The Carrier Sekani Tribal Council emerged from the Lake District Chiefs in 1979 as a political non-profit body situated to provide a voice for the Dakelh and Sekani peoples of the Interior and Northern regions of British Columbia. Over the course of the organization's history, CSTC has continuously fought for Indigenous self-governance and sovereignty. The Carrier Sekani Tribal Council has provided political and technical support to many First Nations communities over the years, but currently support six Member Nations: Nadleh Whut’en, Ts’il Kaz Koh, Stellat’en, Wet’suwet’en, Saik’uz, and Takla Lake First Nations. Each community’s Chief sits on the Board of Directors, making decisions on expenditures, critiquing the organizations’ alignment to its mandate, and ensuring CSTC is providing relevant support and services to the communities. Currently, CSTC provides research and information retrieval support, technical and housing assistance, archival and library services, financial advice and management, as well as a robust Fisheries program. Overall, CSTC represents over 5,000 individuals and a combined territory of 69,600 square kilometers.
CSTC Library and Archives
To better assist both the organization and community members access their documentary heritage, and provide cohesive information capacity and support, CSTC has developed an archival program to ensure that the numerous oral history and interview recordings, photographs, language materials, and valuable archival evidence of CSTC's activities and contributions to First Nations self-government and sovereignty are made accessible and preserved into perpetuity. In partnership with Member Communities, CSTC continues to build upon the informational capacity of the Dakelh and Sekani peoples through this collection management platform. Capacity in this realm is increasingly important, as it supports Indigenous management of their own knowledge, information and resources.
Part of the mandate and main purpose of CSTC is to protect and preserve the heritage and identity of the Dakelh and Sekani people of North Central British Columbia, and also to promote a better understanding between First Nations people and the general public.  This is accomplished in their Library and Archives, where textual, audiovisual and digital records and artifacts of historic, evidential, or cultural value are collected, preserved and made available to communities and researchers.

Appropriate Use

This information shared with you is the intellectual property of the Dakelh and Sekani Peoples.
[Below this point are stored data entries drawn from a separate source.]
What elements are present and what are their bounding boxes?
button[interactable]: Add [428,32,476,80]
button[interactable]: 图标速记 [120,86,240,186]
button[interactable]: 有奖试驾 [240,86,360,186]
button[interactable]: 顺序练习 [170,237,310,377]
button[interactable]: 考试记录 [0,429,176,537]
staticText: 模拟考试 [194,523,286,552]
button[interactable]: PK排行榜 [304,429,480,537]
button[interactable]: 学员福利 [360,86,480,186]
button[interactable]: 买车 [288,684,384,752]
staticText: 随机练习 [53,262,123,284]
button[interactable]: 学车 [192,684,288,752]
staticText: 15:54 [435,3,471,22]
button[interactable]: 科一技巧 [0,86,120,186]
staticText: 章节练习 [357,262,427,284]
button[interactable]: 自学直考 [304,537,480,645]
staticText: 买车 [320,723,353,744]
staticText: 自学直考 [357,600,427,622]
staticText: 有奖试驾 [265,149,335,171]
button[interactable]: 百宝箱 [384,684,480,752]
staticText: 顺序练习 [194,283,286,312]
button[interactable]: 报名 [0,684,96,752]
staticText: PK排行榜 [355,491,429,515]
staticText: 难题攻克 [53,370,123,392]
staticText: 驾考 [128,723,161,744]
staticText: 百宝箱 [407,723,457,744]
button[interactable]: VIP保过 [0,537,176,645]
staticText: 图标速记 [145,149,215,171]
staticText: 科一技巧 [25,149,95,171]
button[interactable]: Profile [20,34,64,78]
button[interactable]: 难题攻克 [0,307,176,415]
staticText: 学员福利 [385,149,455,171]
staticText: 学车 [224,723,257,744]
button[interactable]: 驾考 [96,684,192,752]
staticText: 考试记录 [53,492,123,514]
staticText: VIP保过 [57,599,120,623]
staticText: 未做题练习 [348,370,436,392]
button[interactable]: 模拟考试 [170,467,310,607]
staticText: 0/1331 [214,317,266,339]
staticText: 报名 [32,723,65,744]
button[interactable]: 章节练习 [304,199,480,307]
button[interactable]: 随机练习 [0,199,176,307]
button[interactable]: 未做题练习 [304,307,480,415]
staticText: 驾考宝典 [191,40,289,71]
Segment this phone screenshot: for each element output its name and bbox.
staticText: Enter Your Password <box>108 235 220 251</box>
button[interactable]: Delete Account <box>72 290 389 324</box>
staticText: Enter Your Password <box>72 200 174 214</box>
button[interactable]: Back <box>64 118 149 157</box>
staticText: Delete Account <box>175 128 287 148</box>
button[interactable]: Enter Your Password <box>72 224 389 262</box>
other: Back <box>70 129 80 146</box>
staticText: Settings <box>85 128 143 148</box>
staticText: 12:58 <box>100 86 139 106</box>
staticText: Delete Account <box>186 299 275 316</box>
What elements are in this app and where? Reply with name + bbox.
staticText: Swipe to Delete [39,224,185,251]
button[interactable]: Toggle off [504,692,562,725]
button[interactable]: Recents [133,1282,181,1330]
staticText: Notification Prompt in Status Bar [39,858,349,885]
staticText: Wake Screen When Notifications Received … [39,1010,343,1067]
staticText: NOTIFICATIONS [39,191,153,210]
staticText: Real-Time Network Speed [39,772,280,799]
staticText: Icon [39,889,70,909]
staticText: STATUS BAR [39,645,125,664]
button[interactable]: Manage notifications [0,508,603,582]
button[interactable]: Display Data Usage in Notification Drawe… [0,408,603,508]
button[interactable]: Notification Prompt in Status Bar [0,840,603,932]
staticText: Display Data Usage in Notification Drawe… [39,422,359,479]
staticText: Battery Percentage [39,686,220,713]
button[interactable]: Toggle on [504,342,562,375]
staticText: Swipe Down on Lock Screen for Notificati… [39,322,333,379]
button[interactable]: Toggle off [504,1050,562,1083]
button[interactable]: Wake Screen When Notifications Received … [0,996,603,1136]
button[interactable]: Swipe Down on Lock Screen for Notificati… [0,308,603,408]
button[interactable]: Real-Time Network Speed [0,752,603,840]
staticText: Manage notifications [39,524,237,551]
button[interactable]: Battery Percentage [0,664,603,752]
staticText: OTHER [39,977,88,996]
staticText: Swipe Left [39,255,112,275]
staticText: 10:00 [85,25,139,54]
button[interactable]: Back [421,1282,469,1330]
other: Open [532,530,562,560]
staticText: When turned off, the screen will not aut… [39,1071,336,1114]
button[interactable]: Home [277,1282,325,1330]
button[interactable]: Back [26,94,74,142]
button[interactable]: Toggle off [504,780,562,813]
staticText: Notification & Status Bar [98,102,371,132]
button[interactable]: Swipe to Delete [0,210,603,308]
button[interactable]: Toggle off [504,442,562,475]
By accessing the Carrier Sekani Tribal Council’s Library & Archives Online Collection you agree to follow the terms of access, use, and reproduction defined by each individual, family, and community for their records, cultural materials, and traditional knowledge. This information is found in the Access Conditions and Restrictions fields for all archival records and collections.

I will not use information from this website for commercial or publication purposes unless permission is obtained from The Carrier Sekani Tribal Council by contacting the Library and Archives Department.